[[ Recorded data open ]]
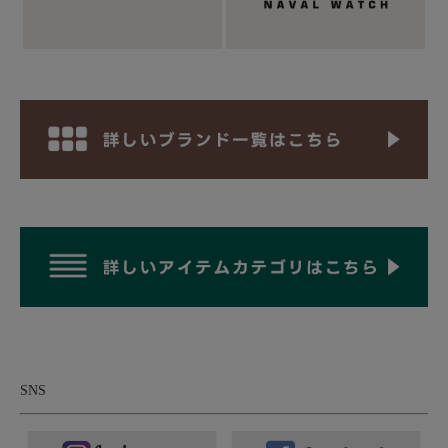
かなズレや打ち加減の違いさえも、一つひとつの作品にしかない
個性として刻まれていきます。また、打刻によって生まれた凹凸
は光を受けるたびに豊かな陰影を描き、平面の銀板に驚くほどの
立体感を与えます。工業製品のような均一さにはない、手仕事な
らではの温度と表情。その揺らぎこそが、ナバホ族のインディア
ンジュエリーが時代を超えて愛され続ける理由なのです。
SNS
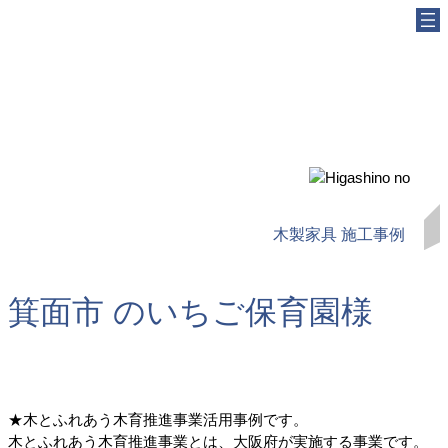
内
容
を
ス
キ
ッ
プ
木製家具 施工事例
箕面市 のいちご保育園様
★木とふれあう木育推進事業活用事例です。
木とふれあう木育推進事業とは、大阪府が実施する事業です。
[[ Recorded data closed ]]
▶ What needs to be done
From the entries above, write out every line without a single change, skipping the images.

▶ Answer to this problem
かなズレや打ち加減の違いさえも、一つひとつの作品にしかない
個性として刻まれていきます。また、打刻によって生まれた凹凸
は光を受けるたびに豊かな陰影を描き、平面の銀板に驚くほどの
立体感を与えます。工業製品のような均一さにはない、手仕事な
らではの温度と表情。その揺らぎこそが、ナバホ族のインディア
ンジュエリーが時代を超えて愛され続ける理由なのです。
SNS
内
容
を
ス
キ
ッ
プ
木製家具 施工事例
箕面市 のいちご保育園様
★木とふれあう木育推進事業活用事例です。
木とふれあう木育推進事業とは、大阪府が実施する事業です。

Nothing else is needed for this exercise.